This is ongoing reserach work , can not provide code files. We will soon update our results and files.
In this paper, we present a novel approach to estimate cloudiness in images using a specially curated dataset derived from the publicly available Transient Attribute Dataset. Our model aims to predict cloudiness confidence levels—categorized into less cloudy, partially cloudy, and more cloudy—based on input images. By employing a pretrained VGG16 model, we achieved approximately 60% accuracy on our validation dataset. The regression output provides a continuous prediction of cloudiness confidence, while classification tasks yield discrete labels. This data-driven approach allows for simultaneous representation learning and label discretization, resulting in more accurate and reliable cloudiness prediction compared to traditional methods.
Cloudiness estimation in images has become an increasingly important task in computer vision, with applications ranging from weather forecasting to environmental monitoring. Traditional methods for cloudiness assessment often rely on manual observations or predefined thresholds, which can be subjective and inconsistent. In this study, we propose a novel data-driven approach to estimate cloudiness levels in images by leveraging the capabilities of deep convolutional neural networks (CNNs). We utilize a curated dataset derived from the publicly available Transient Attribute Dataset to train a model that predicts cloudiness confidence levels—categorized into less cloudy, partially cloudy, and more cloudy—based on input images. Our approach aims to improve the accuracy and reliability of cloudiness estimation by learning optimal thresholds and representations simultaneously.

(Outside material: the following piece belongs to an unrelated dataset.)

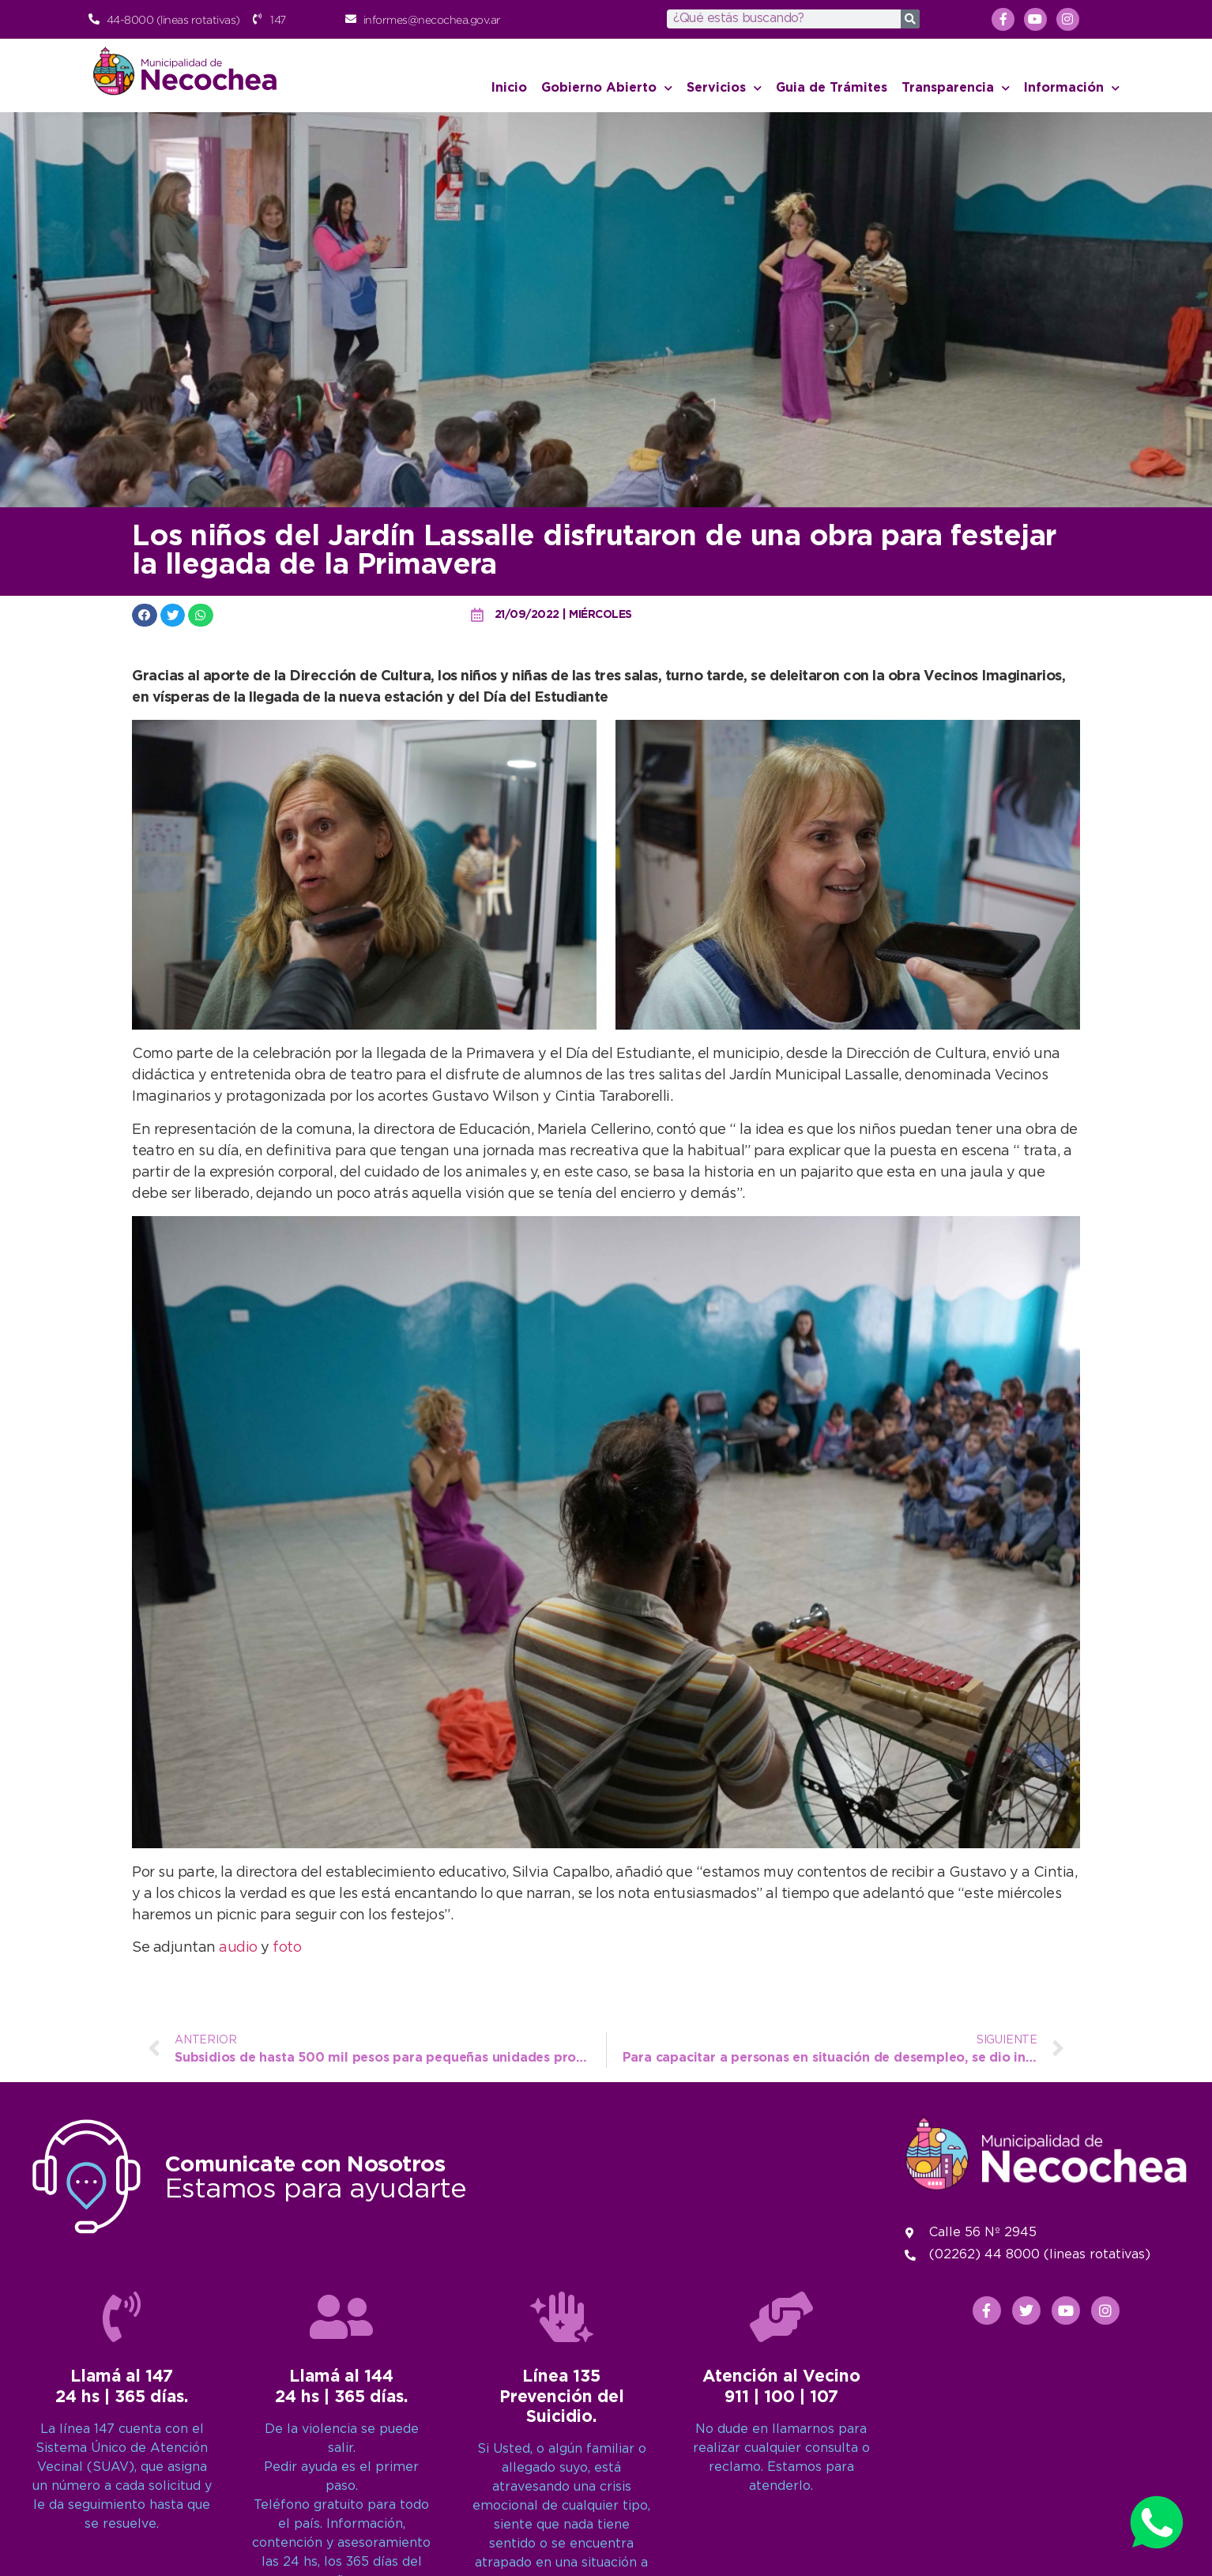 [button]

Additionally, we have introduced our own custom loss function, which we are unable to disclose in this GitHub repository until the paper is published.
We created a cloudiness dataset by extracting relevant images from the Transient Attribute Dataset, focusing on three categories: less cloudy, partially cloudy, and more cloudy.

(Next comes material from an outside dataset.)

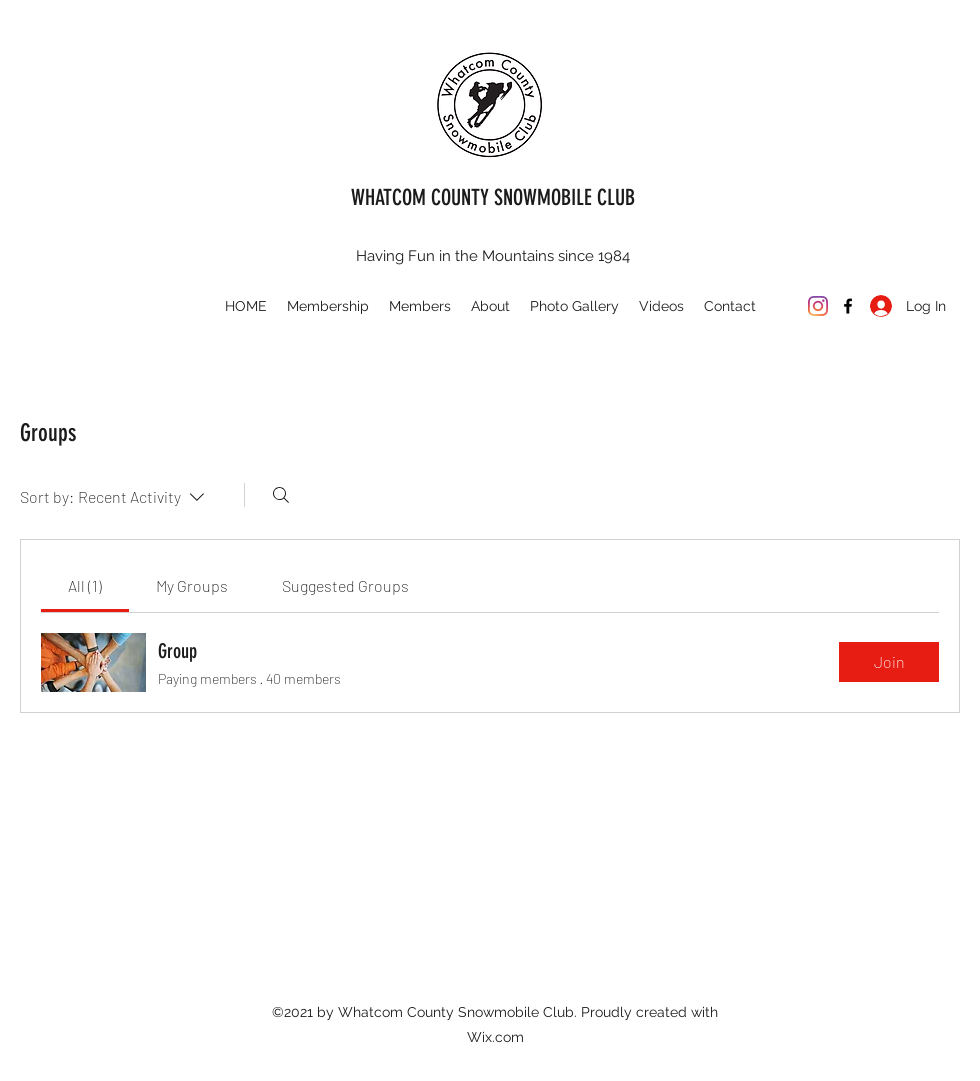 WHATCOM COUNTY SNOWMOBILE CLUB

We employed the VGG16 model, pretrained on the ImageNet dataset, as the base model for our cloudiness estimation task. The model was modified to include a global average pooling layer, a dropout layer with a rate of 0.2, and a batch normalization layer. The final output layer is a dense layer with three neurons, corresponding to the three cloudiness categories, and a softmax activation function to provide the confidence scores.

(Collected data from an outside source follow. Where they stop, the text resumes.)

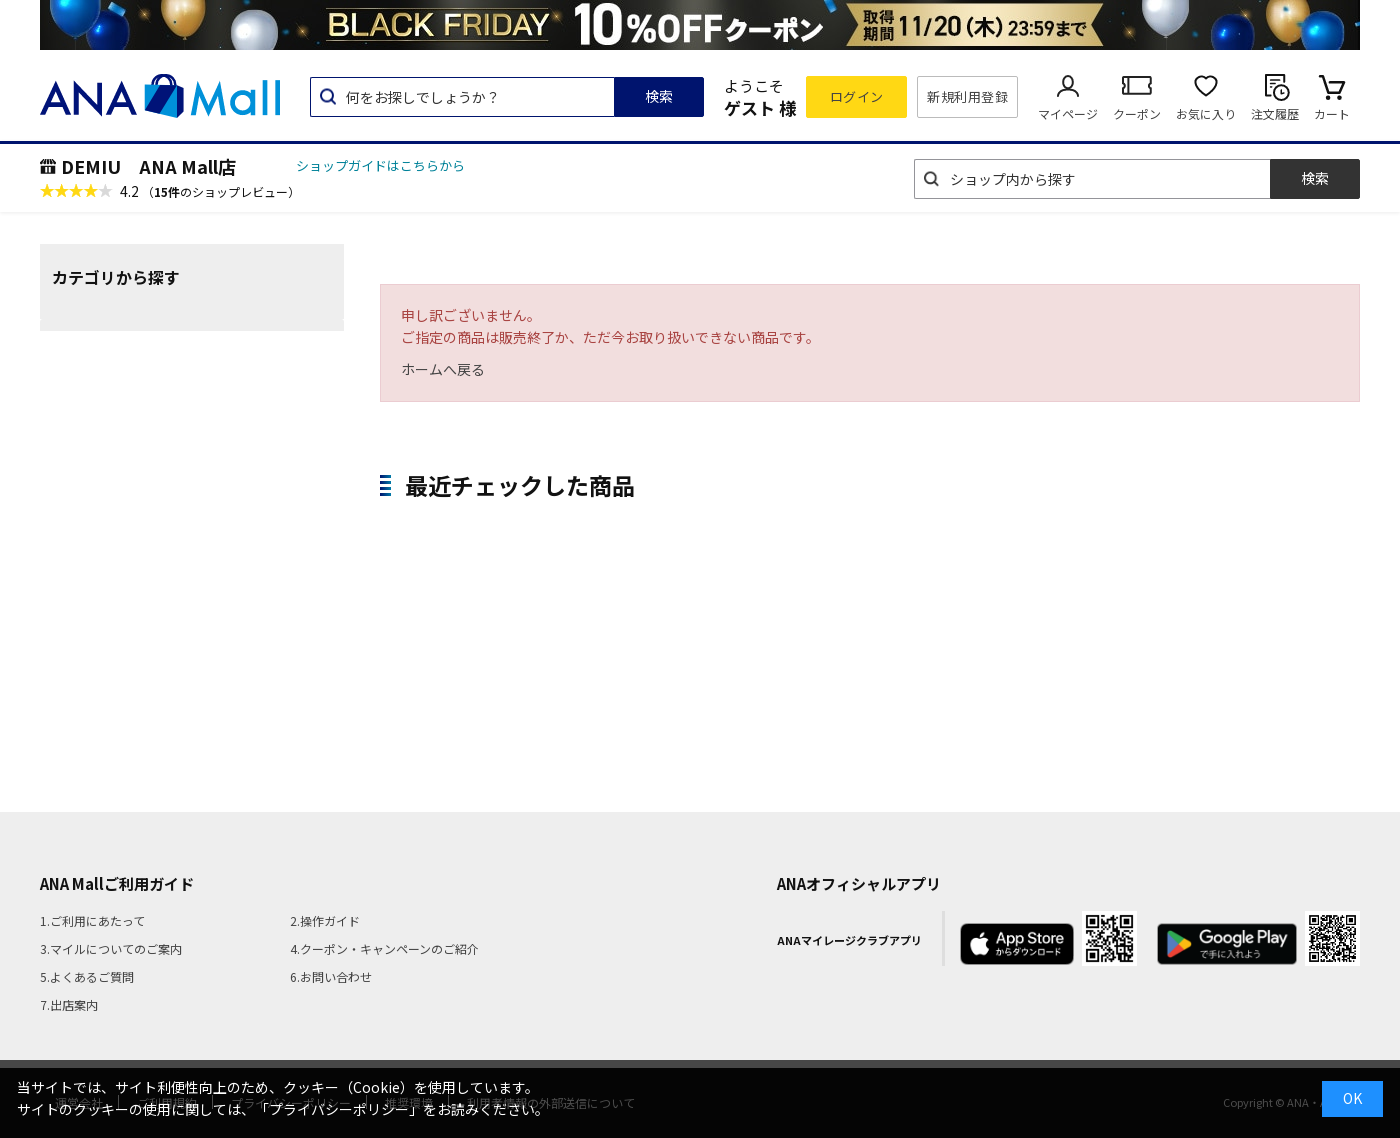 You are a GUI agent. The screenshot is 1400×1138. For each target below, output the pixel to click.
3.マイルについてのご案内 (111, 948)
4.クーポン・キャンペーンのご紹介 (384, 948)
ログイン (857, 96)
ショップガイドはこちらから (380, 165)
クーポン (1137, 113)
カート (1332, 113)
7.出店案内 (69, 1004)
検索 (659, 96)
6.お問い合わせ (331, 976)
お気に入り (1206, 113)
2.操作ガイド (325, 920)
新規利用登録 (967, 96)
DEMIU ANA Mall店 (148, 166)
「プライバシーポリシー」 (339, 1109)
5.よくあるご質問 (87, 976)
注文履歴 (1275, 113)
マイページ (1068, 113)
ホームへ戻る (443, 369)
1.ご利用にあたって (92, 920)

def define_model(pretrained, num_classes):
base_model = VGG16(weights='imagenet' if pretrained else None, include_top=False, input_shape=(224, 224, 3))
base_model.trainable = False # Freeze all layers initially
inputs = tf.keras.Input(shape=(224, 224, 3))
x = base_model(inputs, training=False)
x = GlobalAveragePooling2D()(x)
x = tf.keras.layers.Dropout(0.2)(x)
x = tf.keras.layers.BatchNormalization()(x)
outputs = tf.keras.layers.Dense(num_classes, kernel_regularizer=regularizers.l2(0.01), activation='softmax')(x)
model = tf.keras.Model(inputs, outputs)
return model
The model was trained using the Adam optimizer with a learning rate of 10^-4. The loss function used was categorical cross-entropy, and the performance metrics included categorical accuracy and mean squared error (MSE). The training process incorporated several callbacks, such as ModelCheckpoint to save the best model, EarlyStopping to halt training if no improvement was observed, and ReduceLROnPlateau to reduce the learning rate when the validation loss plateaued.
def train(model, train_loader, val_loader, epochs, lr=1e-5):
model.compile(optimizer=tf.keras.optimizers.Adam(learning_rate=lr),
loss=tf.keras.losses.CategoricalCrossentropy(),
metrics=[tf.keras.metrics.CategoricalAccuracy(name='Accuracy'),
tf.keras.metrics.MeanSquaredError(name='MSE')])
checkpoint_path = os.path.join(MODEL_PATH, 'vgg16_0_trained.h5')
checkpoint = ModelCheckpoint(checkpoint_path, monitor='val_loss', save_best_only=True, mode='min', verbose=1)
early_stopping = EarlyStopping(monitor='val_loss', patience=15, restore_best_weights=True)
reduce_lr = ReduceLROnPlateau(monitor='val_loss', factor=0.2, patience=5, min_lr=0.001)
visualization_callback = ImageVisualizationCallback(train_loader)
history = model.fit(
train_loader,
validation_data=val_loader,
epochs=epochs,
callbacks=[checkpoint, early_stopping, reduce_lr]
)Classification Plot
Regression Plot
Gaussian Distribution Plot
[Soon Updated]The trained model was evaluated on the validation dataset to assess its accuracy and MSE. Additionally, we visualized the training process by plotting the loss and accuracy curves for both training and validation sets.
To enhance the precision of our regression model's output, we implement a mechanism to predict both the mean and variance of the output. By assuming a Gaussian distribution for the predictions, we can use the mean and variance to fine-tune our loss function. This approach aims to minimize the variance close to the actual value and accurately peak the mean value, resulting in a more precise prediction. The loss function is designed to optimize the Gaussian parameters, ensuring that our model provides accurate and reliable cloudiness estimations.